■ **INSTRUCTIONS FOR THE TASK**:
Beginning with the first line below, output every record verbatim and leave out the images.

■ **ENTRIES SUPPLIED**:
##############################
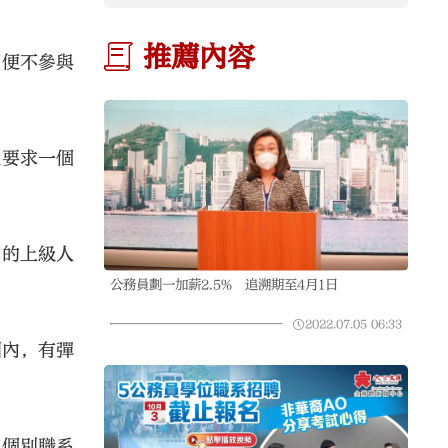
推薦內容
即便不參與
性要求一個
作的上級人
公務員劃一加薪2.5% 追溯期至4月1日
2022.07.05
06:33
圍內，有彈
如個別職系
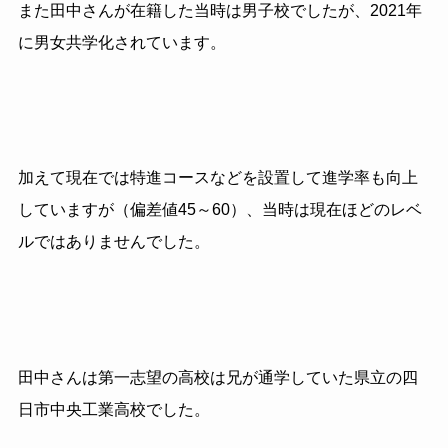
また田中さんが在籍した当時は男子校でしたが、2021年
に男女共学化されています。
加えて現在では特進コースなどを設置して進学率も向上
していますが（偏差値45～60）、当時は現在ほどのレベ
ルではありませんでした。
田中さんは第一志望の高校は兄が通学していた県立の四
日市中央工業高校でした。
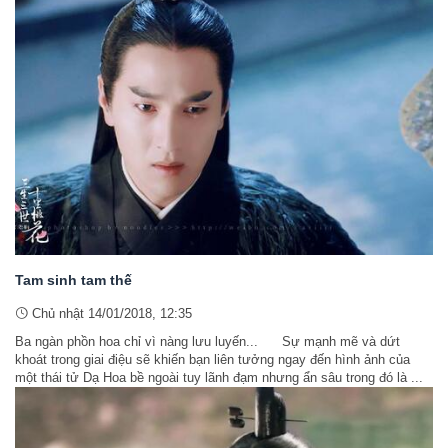
Tam sinh tam thế
Chủ nhật 14/01/2018, 12:35
Ba ngàn phồn hoa chỉ vì nàng lưu luyến... Sự mạnh mẽ và dứt
khoát trong giai điệu sẽ khiến bạn liên tưởng ngay đến hình ảnh của
một thái tử Dạ Hoa bề ngoài tuy lãnh đạm nhưng ẩn sâu trong đó là ...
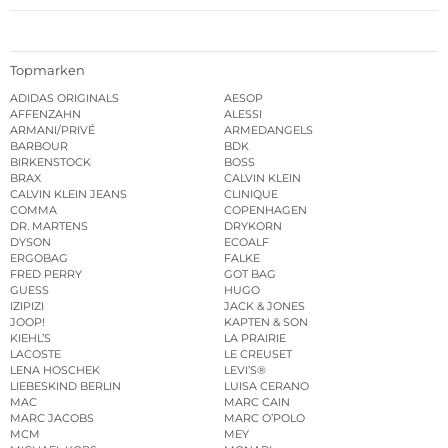
Topmarken
ADIDAS ORIGINALS
AESOP
AFFENZAHN
ALESSI
ARMANI/PRIVÉ
ARMEDANGELS
BARBOUR
BDK
BIRKENSTOCK
BOSS
BRAX
CALVIN KLEIN
CALVIN KLEIN JEANS
CLINIQUE
COMMA
COPENHAGEN
DR. MARTENS
DRYKORN
DYSON
ECOALF
ERGOBAG
FALKE
FRED PERRY
GOT BAG
GUESS
HUGO
IZIPIZI
JACK & JONES
JOOP!
KAPTEN & SON
KIEHL’S
LA PRAIRIE
LACOSTE
LE CREUSET
LENA HOSCHEK
LEVI’S®
LIEBESKIND BERLIN
LUISA CERANO
MAC
MARC CAIN
MARC JACOBS
MARC O’POLO
MCM
MEY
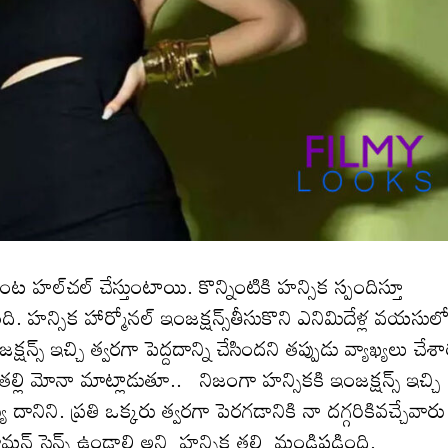
ింట హ‌ల్‌చ‌ల్ చేస్తుంటాయి. కొన్నింటికి హ‌న్సిక స్పందిస్తూ
ి. హ‌న్సిక హార్మోనల్‌ ఇంజక్షన్స్‌తీసుకొని ఎనిమిదేళ్ల వయసుల
్‌ ఇచ్చి త్వరగా పెద్దదాన్ని చేసిందని త‌ప్పుడు వ్యాఖ్య‌లు చేశా
 తల్లి మోనా మాట్లాడుతూ.. నిజంగా హన్సికకి ఇంజక్షన్స్ ఇచ్చి
ిని. ప్రతి ఒక్కరు త్వరగా పెర‌గ‌డానికి నా దగ్గరికివచ్చేవారు
మన్ సెన్స్ ఉండాలి అని హన్సిక తల్లి మండిప‌డింది.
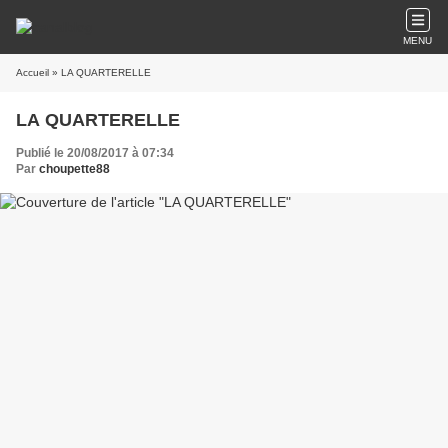
MENU
Accueil
» LA QUARTERELLE
LA QUARTERELLE
Publié le 20/08/2017 à 07:34
Par
choupette88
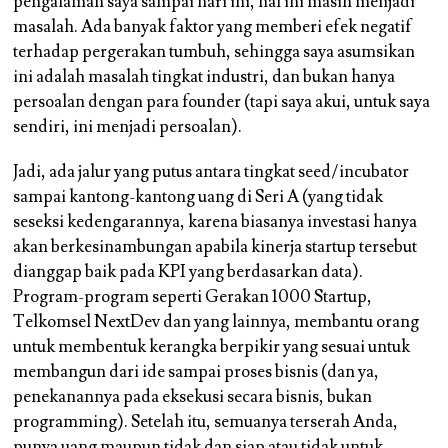
pengalaman saya sampai hari ini, hal ini masih menjadi
masalah. Ada banyak faktor yang memberi efek negatif
terhadap pergerakan tumbuh, sehingga saya asumsikan
ini adalah masalah tingkat industri, dan bukan hanya
persoalan dengan para founder (tapi saya akui, untuk saya
sendiri, ini menjadi persoalan).
Jadi, ada jalur yang putus antara tingkat seed/incubator
sampai kantong-kantong uang di Seri A (yang tidak
seseksi kedengarannya, karena biasanya investasi hanya
akan berkesinambungan apabila kinerja startup tersebut
dianggap baik pada KPI yang berdasarkan data).
Program-program seperti Gerakan 1000 Startup,
Telkomsel NextDev dan yang lainnya, membantu orang
untuk membentuk kerangka berpikir yang sesuai untuk
membangun dari ide sampai proses bisnis (dan ya,
penekanannya pada eksekusi secara bisnis, bukan
programming). Setelah itu, semuanya terserah Anda,
punya uang maupun tidak dan siap atau tidak untuk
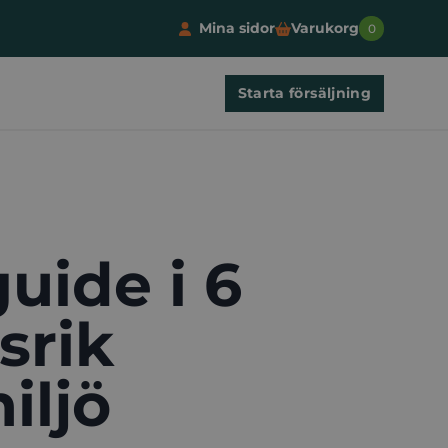
Mina sidor
Varukorg
0
Starta försäljning
guide i 6
srik
iljö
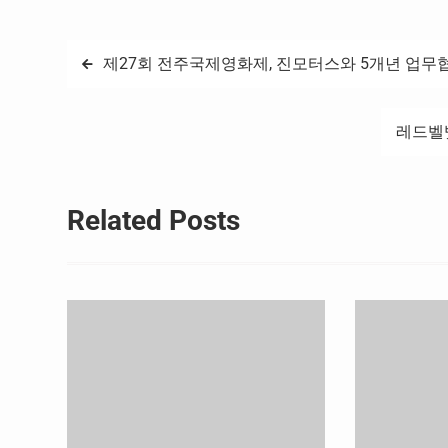
글
제27회 전주국제영화제, 진모터스와 5개년 업무
탐
레드벨벳
색
Related Posts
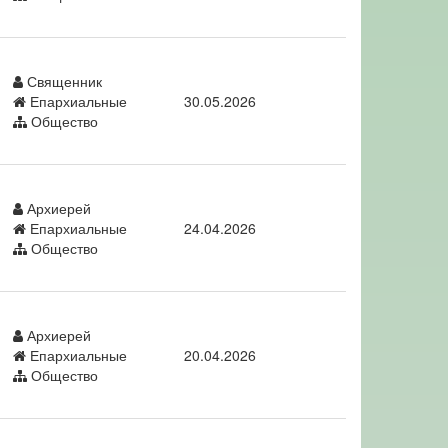
Священник
Епархиальные
30.05.2026
Общество
Архиерей
Епархиальные
24.04.2026
Общество
Архиерей
Епархиальные
20.04.2026
Общество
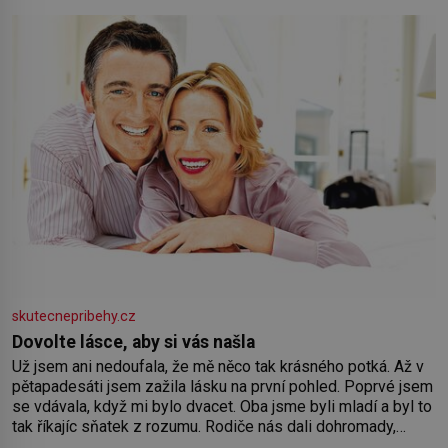
skutecnepribehy.cz
Dovolte lásce, aby si vás našla
Už jsem ani nedoufala, že mě něco tak krásného potká. Až v
pětapadesáti jsem zažila lásku na první pohled. Poprvé jsem
se vdávala, když mi bylo dvacet. Oba jsme byli mladí a byl to
tak říkajíc sňatek z rozumu. Rodiče nás dali dohromady,
Toník byl dobře zaopatřený mladý muž. Manželství nám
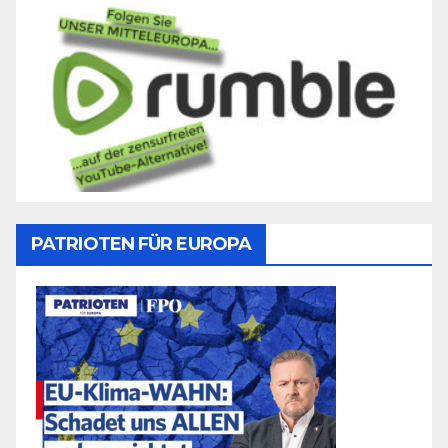
PATRIOTEN FÜR EUROPA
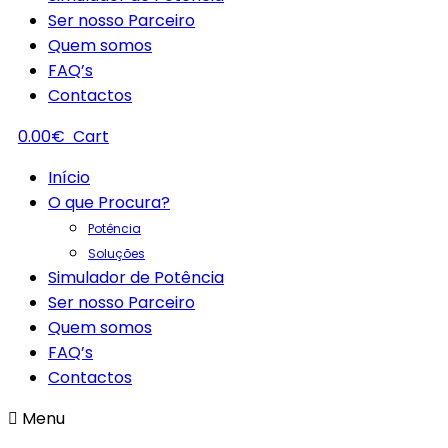
Ser nosso Parceiro
Quem somos
FAQ’s
Contactos
0.00
€
Cart
Início
O que Procura?
Potência
Soluções
Simulador de Potência
Ser nosso Parceiro
Quem somos
FAQ’s
Contactos
Menu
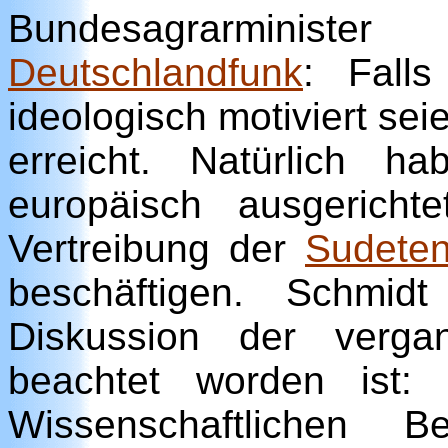
Bundesagrarministe
Deutschlandfunk
: Falls
ideologisch motiviert sei
erreicht. Natürlich h
europäisch ausgericht
Vertreibung der
Sudete
beschäftigen. Schmid
Diskussion der verg
beachtet worden ist:
Wissenschaftlichen Be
##############################
■ **EXERCISE SOLUTION**:
推薦內容
即便不參與
性要求一個
作的上級人
公務員劃一加薪2.5% 追溯期至4月1日
2022.07.05
06:33
圍內，有彈
如個別職系
また田中さんが在籍した当時は男子校でしたが、2021年
に男女共学化されています。
加えて現在では特進コースなどを設置して進学率も向上
していますが（偏差値45～60）、当時は現在ほどのレベ
ルではありませんでした。
田中さんは第一志望の高校は兄が通学していた県立の四
日市中央工業高校でした。
Tam sinh tam thế
Chủ nhật 14/01/2018, 12:35
Ba ngàn phồn hoa chỉ vì nàng lưu luyến... Sự mạnh mẽ và dứt
khoát trong giai điệu sẽ khiến bạn liên tưởng ngay đến hình ảnh của
một thái tử Dạ Hoa bề ngoài tuy lãnh đạm nhưng ẩn sâu trong đó là ...
Topmarken
ADIDAS ORIGINALS
AESOP
AFFENZAHN
ALESSI
ARMANI/PRIVÉ
ARMEDANGELS
BARBOUR
BDK
BIRKENSTOCK
BOSS
BRAX
CALVIN KLEIN
CALVIN KLEIN JEANS
CLINIQUE
COMMA
COPENHAGEN
DR. MARTENS
DRYKORN
DYSON
ECOALF
ERGOBAG
FALKE
FRED PERRY
GOT BAG
GUESS
HUGO
IZIPIZI
JACK & JONES
JOOP!
KAPTEN & SON
KIEHL’S
LA PRAIRIE
LACOSTE
LE CREUSET
LENA HOSCHEK
LEVI’S®
LIEBESKIND BERLIN
LUISA CERANO
MAC
MARC CAIN
MARC JACOBS
MARC O’POLO
MCM
MEY
ింట హ‌ల్‌చ‌ల్ చేస్తుంటాయి. కొన్నింటికి హ‌న్సిక స్పందిస్తూ
ి. హ‌న్సిక హార్మోనల్‌ ఇంజక్షన్స్‌తీసుకొని ఎనిమిదేళ్ల వయసుల
్‌ ఇచ్చి త్వరగా పెద్దదాన్ని చేసిందని త‌ప్పుడు వ్యాఖ్య‌లు చేశా
 తల్లి మోనా మాట్లాడుతూ.. నిజంగా హన్సికకి ఇంజక్షన్స్ ఇచ్చి
ిని. ప్రతి ఒక్కరు త్వరగా పెర‌గ‌డానికి నా దగ్గరికివచ్చేవారు
మన్ సెన్స్ ఉండాలి అని హన్సిక తల్లి మండిప‌డింది.
MENU
Accueil
» LA QUARTERELLE
LA QUARTERELLE
Publié le 20/08/2017 à 07:34
Par
choupette88
pengalaman saya sampai hari ini, hal ini masih menjadi
masalah. Ada banyak faktor yang memberi efek negatif
terhadap pergerakan tumbuh, sehingga saya asumsikan
ini adalah masalah tingkat industri, dan bukan hanya
persoalan dengan para founder (tapi saya akui, untuk saya
sendiri, ini menjadi persoalan).
Jadi, ada jalur yang putus antara tingkat seed/incubator
sampai kantong-kantong uang di Seri A (yang tidak
seseksi kedengarannya, karena biasanya investasi hanya
akan berkesinambungan apabila kinerja startup tersebut
dianggap baik pada KPI yang berdasarkan data).
Program-program seperti Gerakan 1000 Startup,
Telkomsel NextDev dan yang lainnya, membantu orang
untuk membentuk kerangka berpikir yang sesuai untuk
membangun dari ide sampai proses bisnis (dan ya,
penekanannya pada eksekusi secara bisnis, bukan
programming). Setelah itu, semuanya terserah Anda,
punya uang maupun tidak dan siap atau tidak untuk
Mina sidor
Varukorg
0
Starta försäljning
guide i 6
srik
iljö
글
제27회 전주국제영화제, 진모터스와 5개년 업무
탐
레드벨벳
색
Related Posts
Священник
Епархиальные
30.05.2026
Общество
Архиерей
Епархиальные
24.04.2026
Общество
Архиерей
Епархиальные
20.04.2026
Общество
skutecnepribehy.cz
Dovolte lásce, aby si vás našla
Už jsem ani nedoufala, že mě něco tak krásného potká. Až v
pětapadesáti jsem zažila lásku na první pohled. Poprvé jsem
se vdávala, když mi bylo dvacet. Oba jsme byli mladí a byl to
tak říkajíc sňatek z rozumu. Rodiče nás dali dohromady,
Toník byl dobře zaopatřený mladý muž. Manželství nám
PATRIOTEN FÜR EUROPA
Ser nosso Parceiro
Quem somos
FAQ’s
Contactos
0.00
€
Cart
Início
O que Procura?
Potência
Soluções
Simulador de Potência
Ser nosso Parceiro
Quem somos
FAQ’s
Contactos
Menu
Bundesagrarministe
Deutschlandfunk
: Falls
ideologisch motiviert sei
erreicht. Natürlich h
europäisch ausgericht
Vertreibung der
Sudete
beschäftigen. Schmid
Diskussion der verg
beachtet worden ist:
Wissenschaftlichen Be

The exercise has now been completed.